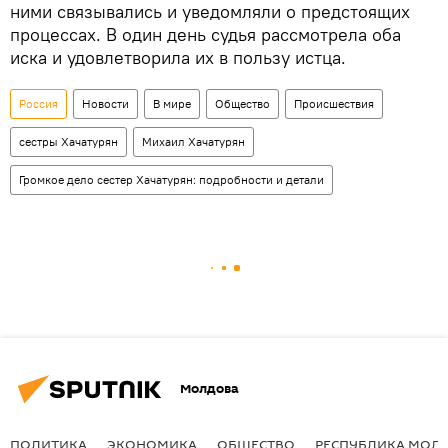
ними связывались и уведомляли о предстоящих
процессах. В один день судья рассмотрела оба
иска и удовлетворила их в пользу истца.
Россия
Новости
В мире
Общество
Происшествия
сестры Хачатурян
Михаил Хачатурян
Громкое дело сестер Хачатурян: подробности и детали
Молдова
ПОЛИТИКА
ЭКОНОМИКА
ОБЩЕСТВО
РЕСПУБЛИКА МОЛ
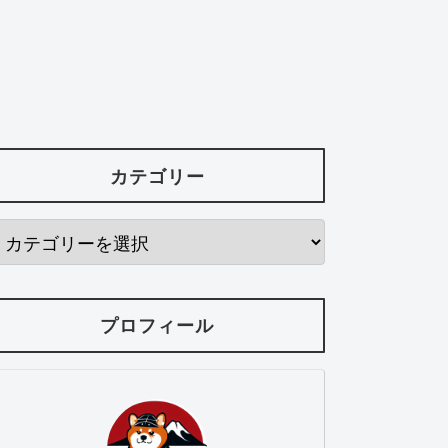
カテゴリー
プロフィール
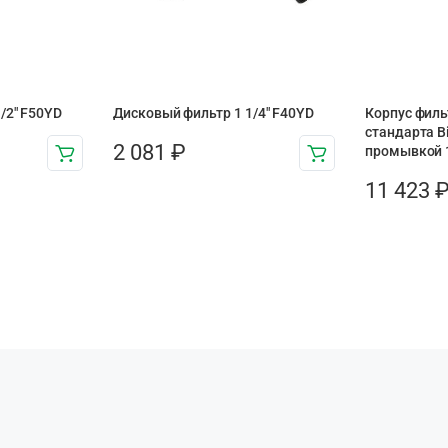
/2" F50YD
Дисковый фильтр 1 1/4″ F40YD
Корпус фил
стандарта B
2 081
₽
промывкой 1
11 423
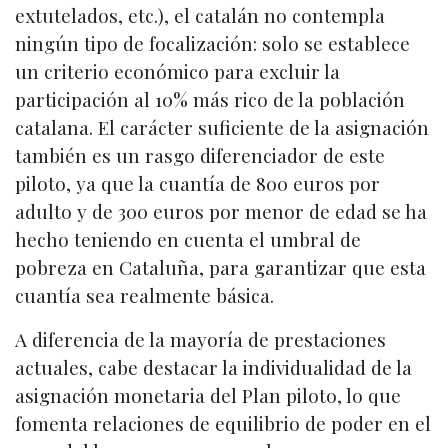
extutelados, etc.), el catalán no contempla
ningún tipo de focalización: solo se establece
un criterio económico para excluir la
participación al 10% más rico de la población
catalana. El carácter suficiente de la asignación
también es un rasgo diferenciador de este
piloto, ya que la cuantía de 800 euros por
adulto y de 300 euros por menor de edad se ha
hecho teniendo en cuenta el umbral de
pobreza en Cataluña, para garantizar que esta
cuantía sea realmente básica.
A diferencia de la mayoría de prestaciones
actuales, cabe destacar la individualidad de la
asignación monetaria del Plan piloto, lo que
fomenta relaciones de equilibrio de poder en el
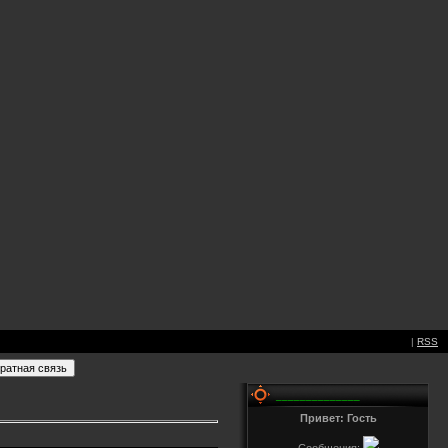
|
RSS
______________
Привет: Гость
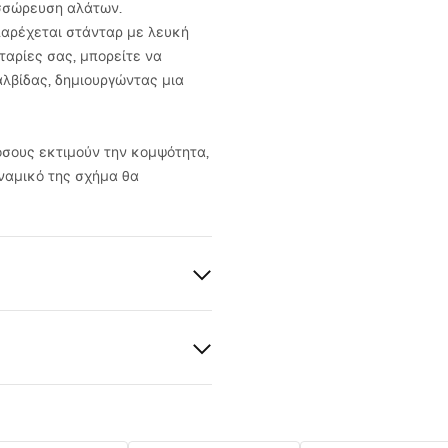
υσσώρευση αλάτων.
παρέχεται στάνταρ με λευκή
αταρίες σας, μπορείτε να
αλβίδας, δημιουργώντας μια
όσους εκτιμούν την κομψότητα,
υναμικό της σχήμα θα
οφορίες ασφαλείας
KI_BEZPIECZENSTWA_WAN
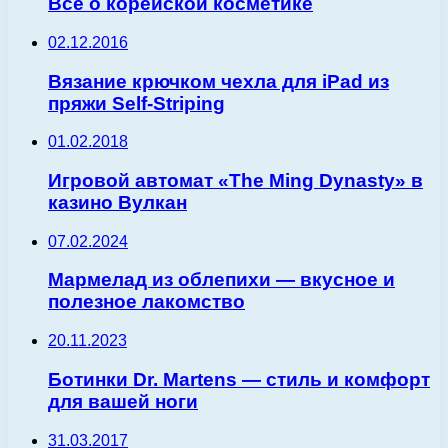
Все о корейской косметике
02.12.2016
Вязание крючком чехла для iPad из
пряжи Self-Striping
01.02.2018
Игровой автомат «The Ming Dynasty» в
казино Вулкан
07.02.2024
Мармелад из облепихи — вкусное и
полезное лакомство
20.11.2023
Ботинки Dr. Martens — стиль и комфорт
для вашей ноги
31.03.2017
····················
What you will do:
Output exactly the lines above, beginning at the one with "Михаил Хачатурян" and stopping after the one with "pobreza en Cataluña, para garantizar que esta". Pictures are to be omitted.

Solution:
Михаил Хачатурян
Громкое дело сестер Хачатурян: подробности и детали
Молдова
ПОЛИТИКА
ЭКОНОМИКА
ОБЩЕСТВО
РЕСПУБЛИКА МОЛ
カテゴリー
プロフィール
/2" F50YD
Дисковый фильтр 1 1/4″ F40YD
Корпус фил
стандарта B
2 081
₽
промывкой 1
11 423
extutelados, etc.), el catalán no contempla
ningún tipo de focalización: solo se establece
un criterio económico para excluir la
participación al 10% más rico de la población
catalana. El carácter suficiente de la asignación
también es un rasgo diferenciador de este
piloto, ya que la cuantía de 800 euros por
adulto y de 300 euros por menor de edad se ha
hecho teniendo en cuenta el umbral de
pobreza en Cataluña, para garantizar que esta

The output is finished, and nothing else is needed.